Schematic presentation of the chimeric gene constructs used for expression of the HCV glycoproteins on the mammalian cell surface.

FIG. 2

In vitro translation and immunoprecipitation of E1 and E2 chimeric glycoproteins with VSV G by specific antibodies. (A) [³⁵S]methionine-labeled in vitro-translated E1 chimeric proteins in the presence of microsomal membrane were immunoprecipitated separately with a MAb to E1 (lane 1) and a polyclonal antiserum to VSV (lane 2) and analyzed by SDS-PAGE (10% gel). A negative control was similarly run with pcDNA3 vector and the polyclonal antiserum to VSV (lane 3). (B) An in vitro-translated E2 chimeric glycoprotein was tested by using a polyclonal antibody to VSV (lane 1) with vector DNA as the negative control (lane 2). Immunoprecipitates were analyzed by SDS-PAGE (7% gel). Arrowheads on the left indicate locations of the mature E1 or E2 chimeric proteins; sizes on the right are expressed in kilodaltons.

FIG. 3

Surface immunofluorescence of cells transiently expressing chimeric glycoproteins from the E1G and E2G gene constructs. HeLa cells were infected with recombinant vvT7 and transfected with E1G (A), E2G (B), or pcDNA3 vector DNA (C) and reacted with a MAb to E1 or E2 after 18 h of incubation. Cells in panel C were tested with a mixture of the MAbs to both E1 and E2.

FIG. 4

Serial dilutions of sera from chimpanzees L357, L559, L534, and 635 vaccinated with recombinant envelope glycoproteins of HCV were tested for neutralizing antibodies to VSV/HCV pseudotyped virus.
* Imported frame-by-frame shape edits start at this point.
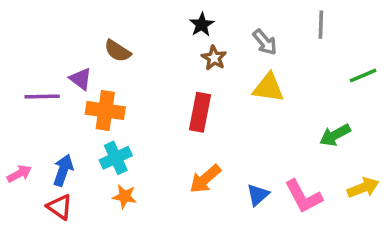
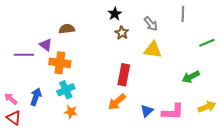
brown semicircle: (118, 51) -> (67, 29), turned 140
red rectangle: (200, 112) -> (124, 75), moved
pink arrow: (19, 174) -> (11, 99), turned -112
pink L-shape: (303, 196) -> (173, 112), turned -60
red triangle: (60, 207) -> (14, 118), moved

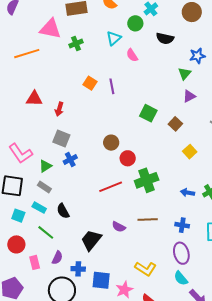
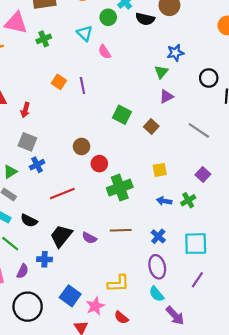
cyan triangle: (114, 38) -> (85, 33), turned -35
black semicircle: (165, 38) -> (145, 19), moved
yellow square: (190, 152) -> (160, 170), moved, turned 32
red line: (111, 187) -> (62, 194), moved
black semicircle: (63, 211) -> (29, 221), turned -35
blue cross: (182, 225) -> (158, 236), turned 32
black trapezoid: (91, 240) -> (61, 236), moved
blue cross: (78, 269) -> (45, 259), moved
yellow L-shape: (146, 269) -> (118, 283), turned -35
blue square: (101, 280) -> (70, 296), turned 30

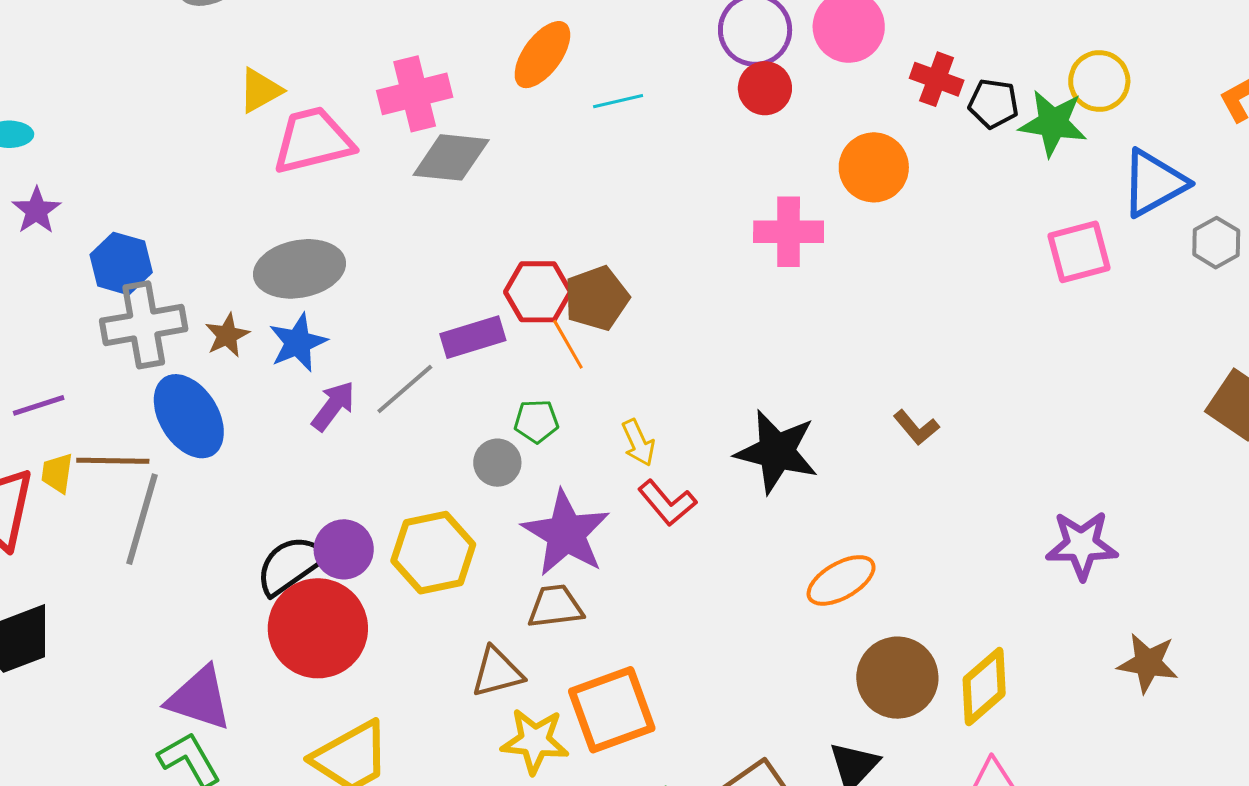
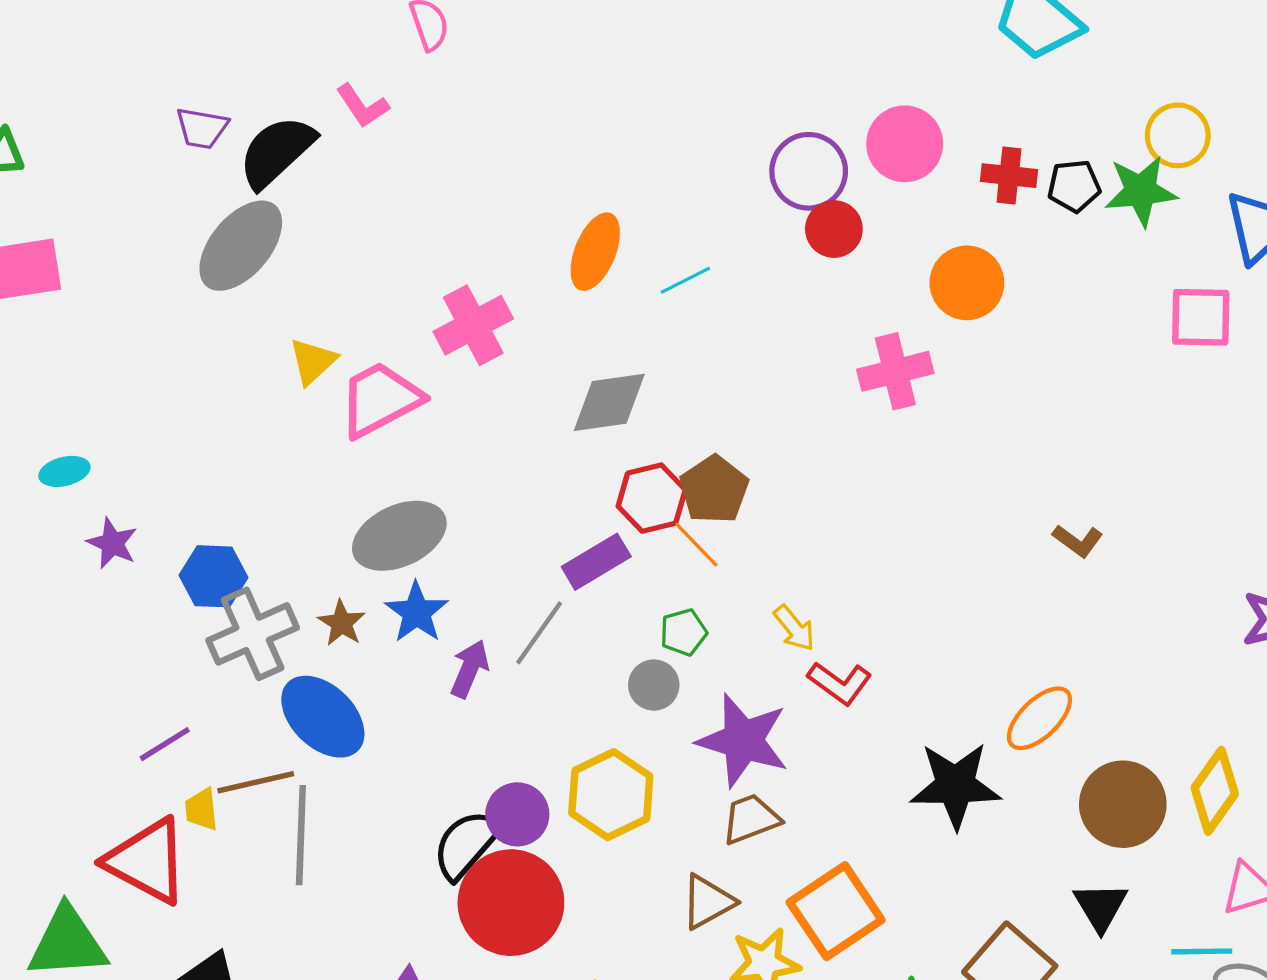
gray diamond: (451, 157) -> (609, 402), moved
pink square: (1079, 252) -> (1201, 317), turned 30
black star: (777, 452) -> (955, 785), moved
Activities at different reciprocal dilutions of immunized sera to the E1 (□) and E2 (▪) glycoproteins are expressed against pseudotype plaque numbers. Preimmune chimpanzee sera were similarly tested for reactivity to the E1 (○) and E2 (•) glycoproteins as negative controls. Plaque numbers varied within ±5 in each independent experiment.